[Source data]
━━━━━━━━━━

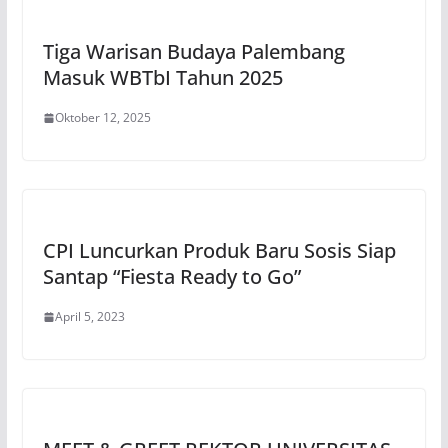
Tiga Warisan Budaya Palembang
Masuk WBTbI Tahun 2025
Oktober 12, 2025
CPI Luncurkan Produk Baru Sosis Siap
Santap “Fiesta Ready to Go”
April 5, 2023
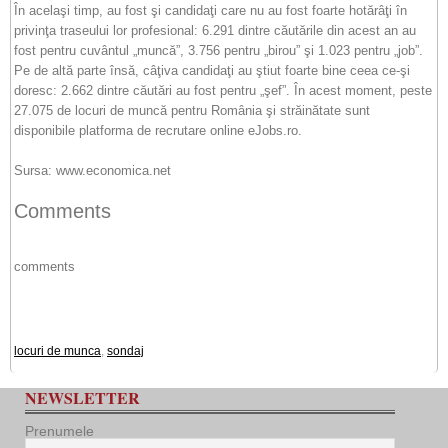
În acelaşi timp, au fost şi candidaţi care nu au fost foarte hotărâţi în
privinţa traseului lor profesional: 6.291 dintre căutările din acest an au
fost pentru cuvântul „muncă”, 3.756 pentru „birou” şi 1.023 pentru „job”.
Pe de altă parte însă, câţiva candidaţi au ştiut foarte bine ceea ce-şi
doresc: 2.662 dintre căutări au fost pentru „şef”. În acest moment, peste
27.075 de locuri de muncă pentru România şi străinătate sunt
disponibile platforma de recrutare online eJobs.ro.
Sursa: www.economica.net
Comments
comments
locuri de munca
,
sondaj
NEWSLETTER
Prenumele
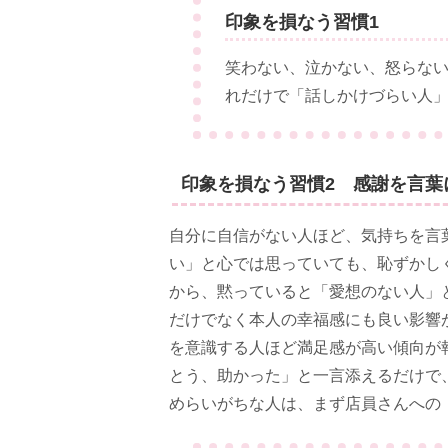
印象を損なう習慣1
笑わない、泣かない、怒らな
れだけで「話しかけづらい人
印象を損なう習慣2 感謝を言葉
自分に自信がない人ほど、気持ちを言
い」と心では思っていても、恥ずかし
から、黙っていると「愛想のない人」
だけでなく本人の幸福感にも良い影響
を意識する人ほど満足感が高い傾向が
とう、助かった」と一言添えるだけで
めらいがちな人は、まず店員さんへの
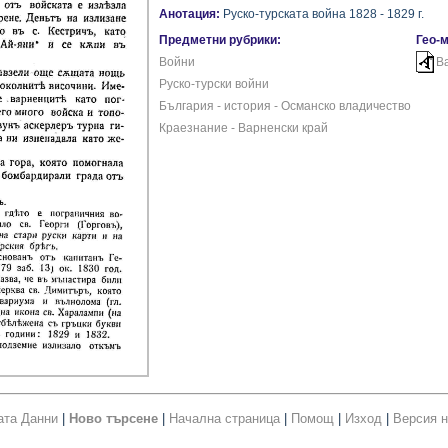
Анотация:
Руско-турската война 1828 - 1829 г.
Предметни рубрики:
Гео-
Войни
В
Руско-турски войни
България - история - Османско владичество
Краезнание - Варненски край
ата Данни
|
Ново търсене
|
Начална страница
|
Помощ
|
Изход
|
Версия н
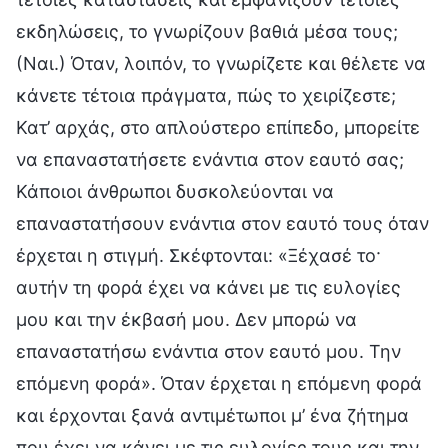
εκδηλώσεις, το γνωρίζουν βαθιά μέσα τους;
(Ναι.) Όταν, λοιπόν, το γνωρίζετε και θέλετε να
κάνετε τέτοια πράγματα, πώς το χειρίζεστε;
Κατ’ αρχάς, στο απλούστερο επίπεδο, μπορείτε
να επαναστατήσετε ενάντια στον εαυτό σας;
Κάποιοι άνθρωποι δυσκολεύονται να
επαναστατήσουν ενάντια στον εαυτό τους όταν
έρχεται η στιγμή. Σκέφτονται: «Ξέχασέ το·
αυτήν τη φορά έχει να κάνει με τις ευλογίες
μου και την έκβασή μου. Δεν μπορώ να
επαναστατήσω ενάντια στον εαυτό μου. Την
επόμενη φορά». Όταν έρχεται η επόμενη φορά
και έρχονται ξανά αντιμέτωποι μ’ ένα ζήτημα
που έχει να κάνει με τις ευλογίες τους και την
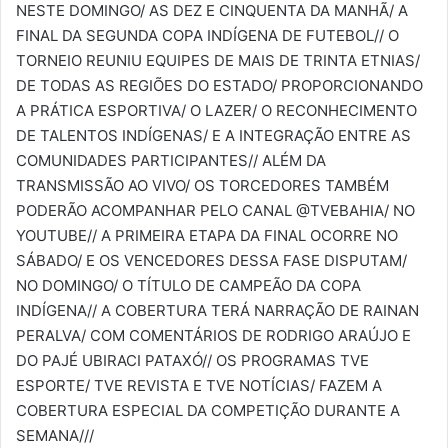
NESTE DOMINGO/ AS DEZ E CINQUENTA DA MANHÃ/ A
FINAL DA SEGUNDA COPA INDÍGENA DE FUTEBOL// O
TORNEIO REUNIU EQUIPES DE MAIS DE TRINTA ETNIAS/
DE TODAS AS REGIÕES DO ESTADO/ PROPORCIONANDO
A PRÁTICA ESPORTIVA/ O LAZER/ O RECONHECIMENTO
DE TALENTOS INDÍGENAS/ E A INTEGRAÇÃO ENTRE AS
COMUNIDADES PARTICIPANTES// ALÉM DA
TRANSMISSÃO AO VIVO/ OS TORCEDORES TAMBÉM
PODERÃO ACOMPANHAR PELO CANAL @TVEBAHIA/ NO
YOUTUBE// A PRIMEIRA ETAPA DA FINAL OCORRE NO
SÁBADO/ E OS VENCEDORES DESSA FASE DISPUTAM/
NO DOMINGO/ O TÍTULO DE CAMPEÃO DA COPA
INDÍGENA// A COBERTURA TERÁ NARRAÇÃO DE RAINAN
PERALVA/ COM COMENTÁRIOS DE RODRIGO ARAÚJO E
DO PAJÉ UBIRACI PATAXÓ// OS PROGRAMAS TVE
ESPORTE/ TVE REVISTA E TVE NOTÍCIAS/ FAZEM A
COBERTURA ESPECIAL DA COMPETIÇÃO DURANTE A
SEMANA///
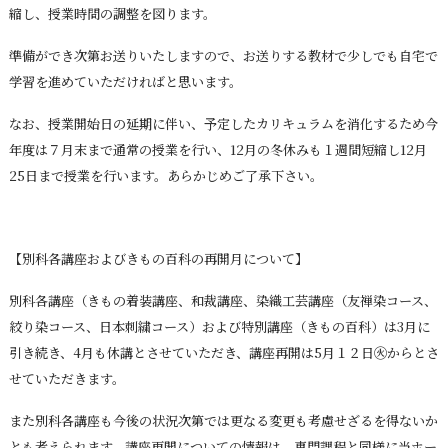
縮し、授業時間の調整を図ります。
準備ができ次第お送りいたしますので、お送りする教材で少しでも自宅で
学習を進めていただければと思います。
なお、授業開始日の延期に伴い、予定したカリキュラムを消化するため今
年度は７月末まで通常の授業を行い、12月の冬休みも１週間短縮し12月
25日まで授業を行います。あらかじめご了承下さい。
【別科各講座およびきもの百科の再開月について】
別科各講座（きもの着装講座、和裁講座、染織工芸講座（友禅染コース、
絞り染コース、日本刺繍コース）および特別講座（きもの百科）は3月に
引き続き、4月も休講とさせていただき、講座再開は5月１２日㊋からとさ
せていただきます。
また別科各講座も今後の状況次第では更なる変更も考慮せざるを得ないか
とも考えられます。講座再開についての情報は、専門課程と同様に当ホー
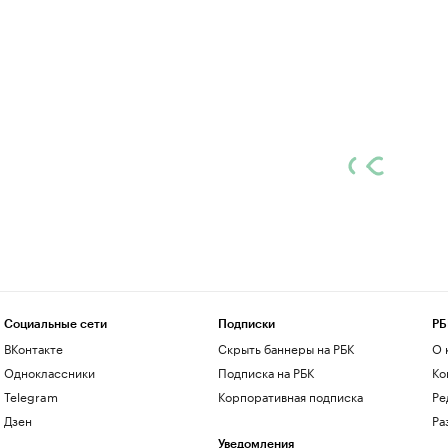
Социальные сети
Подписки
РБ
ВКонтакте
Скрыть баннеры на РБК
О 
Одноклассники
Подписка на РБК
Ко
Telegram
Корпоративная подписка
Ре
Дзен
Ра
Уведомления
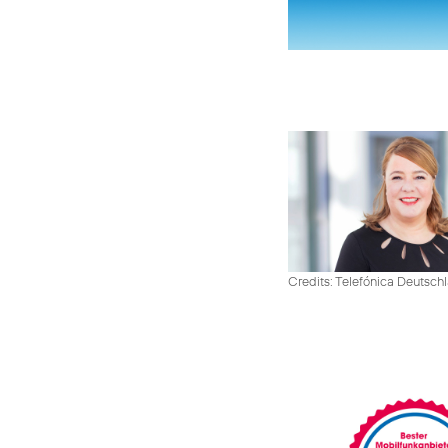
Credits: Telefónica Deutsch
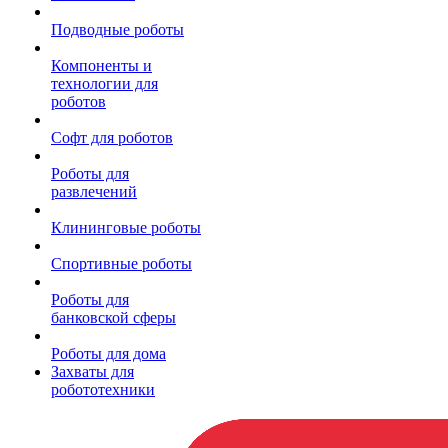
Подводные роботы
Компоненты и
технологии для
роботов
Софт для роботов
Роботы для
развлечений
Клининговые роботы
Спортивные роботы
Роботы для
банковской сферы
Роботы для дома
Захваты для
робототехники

━━━━━━━━━━

** Problem description **
Report only how many lines in the entries contain "στον".

** Written solution **
3